“…After I had made that decision to become a monk, I felt a sense of relief. Before that I was sort of torn between two directions — either to stay as a layperson or to become a monk. During that time I was very unhappy, but once I made that decision, “Yes! I want to be a monk,” it lifted a mountain off my chest. I felt very easy, light and happy.
Once I became a monk, I just concentrated on my meditation. I looked for my teacher and found Luangta Maha Boowa. I went to his monastery and was allowed to stay there.
So I spent about nine years there without going anywhere, locking myself up in the monastery to practise. I think I came back to visit my parents only twice in nine years. They wanted to come and see me, but I told them not to come. It is just a waste of time.
If they really wanted to communicate, they could just write letters. They lived in Pattaya and to come to Udon Thani was really not necessary.
Luangta also didn’t like the monks to have visitors, because it could cause the minds of the monks to lose their concentration. When you are concentrating and meditating and then you have visitors, you might start thinking about them. Even after they have left you still think about them, and you will find it hard to concentrate and calm your mind.

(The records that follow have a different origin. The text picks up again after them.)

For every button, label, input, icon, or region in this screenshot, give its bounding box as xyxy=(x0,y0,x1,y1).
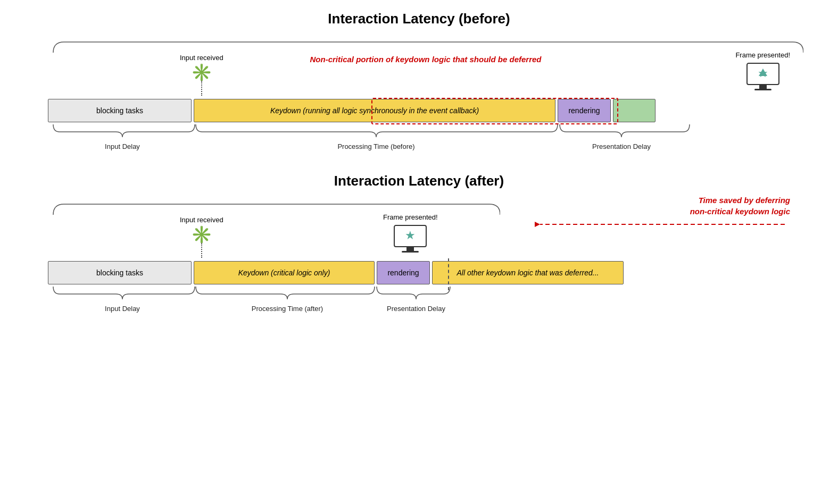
svg-text:Presentation Delay: Presentation Delay xyxy=(592,142,651,150)
time-saved-label: Time saved by deferringnon-critical keyd… xyxy=(690,195,790,217)
red-annotation-before: Non-critical portion of keydown logic th… xyxy=(261,54,591,65)
input-received-after: Input received ✳️ xyxy=(180,216,223,258)
svg-text:★: ★ xyxy=(405,229,416,242)
svg-rect-13 xyxy=(402,251,419,253)
svg-text:Processing Time (after): Processing Time (after) xyxy=(252,305,323,313)
frame-presented-after: Frame presented! ★ xyxy=(383,213,438,256)
svg-rect-3 xyxy=(759,85,767,89)
input-received-before: Input received ✳️ xyxy=(180,54,223,96)
after-section: Interaction Latency (after) Time saved b… xyxy=(32,173,806,314)
blocking-bar-after: blocking tasks xyxy=(48,261,192,284)
top-brace-before xyxy=(48,38,803,54)
svg-text:Processing Time (before): Processing Time (before) xyxy=(337,142,414,150)
before-section: Interaction Latency (before) Input recei… xyxy=(32,11,806,152)
diagram-container: Interaction Latency (before) Input recei… xyxy=(0,0,838,346)
spark-icon-before: ✳️ xyxy=(191,64,212,81)
svg-text:Input Delay: Input Delay xyxy=(105,142,140,150)
frame-presented-before: Frame presented! ★ xyxy=(735,51,790,94)
svg-text:Input Delay: Input Delay xyxy=(105,305,140,313)
monitor-icon-after: ★ xyxy=(391,223,429,256)
braces-below-before: Input Delay Processing Time (before) Pre… xyxy=(48,122,803,152)
svg-text:Presentation Delay: Presentation Delay xyxy=(387,305,445,313)
labels-area-before: Input Delay Processing Time (before) Pre… xyxy=(48,122,790,152)
bar-area-after: blocking tasks Keydown (critical logic o… xyxy=(48,261,790,284)
svg-text:★: ★ xyxy=(758,66,768,80)
keydown-bar-after: Keydown (critical logic only) xyxy=(194,261,375,284)
monitor-icon-before: ★ xyxy=(744,61,782,94)
braces-below-after: Input Delay Processing Time (after) Pres… xyxy=(48,284,803,314)
spark-icon-after: ✳️ xyxy=(191,226,212,243)
bar-row-before: blocking tasks Keydown (running all logi… xyxy=(48,99,790,122)
svg-rect-4 xyxy=(754,89,771,90)
labels-area-after: Input Delay Processing Time (after) Pres… xyxy=(48,284,790,314)
bar-area-before: blocking tasks Keydown (running all logi… xyxy=(48,99,790,122)
green-bar-before xyxy=(613,99,656,122)
bar-row-after: blocking tasks Keydown (critical logic o… xyxy=(48,261,790,284)
svg-rect-12 xyxy=(406,247,414,251)
blocking-bar-before: blocking tasks xyxy=(48,99,192,122)
deferred-bar-after: All other keydown logic that was deferre… xyxy=(432,261,624,284)
before-title: Interaction Latency (before) xyxy=(32,11,806,27)
rendering-bar-before: rendering xyxy=(558,99,611,122)
after-title: Interaction Latency (after) xyxy=(32,173,806,189)
rendering-bar-after: rendering xyxy=(377,261,430,284)
keydown-bar-before: Keydown (running all logic synchronously… xyxy=(194,99,555,122)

Luangta tried to prevent the monks from contacting people. In Luangta’s temple we didn’t have to do anything with the lay people. Only Luangta himself would deal with the people. The monks had the duty of going on alms round to collect food and cleaning up after the meal, and then we were supposed to go back to our kuti to practise meditation. It was very good because it helped you advance very quickly. Because you didn’t lose your concentration you could develop from one step to the next.
So I was very lucky to have found Luangta, to have a good teacher who provided a very good place for meditation. He kept all external work to a minimum, such as construction work and things like that. He tried to do it only when it was really necessary and to do it very quickly and briefly. He didn’t want things to drag on. He wanted monks to spend more time in seclusion in meditation, rather than socialising, getting together to do things, to do this or that.
Because when we got together we tended to talk, and our minds started to go thinking about different things instead of calming down, creating agitation for us. So we were always told not to socialise.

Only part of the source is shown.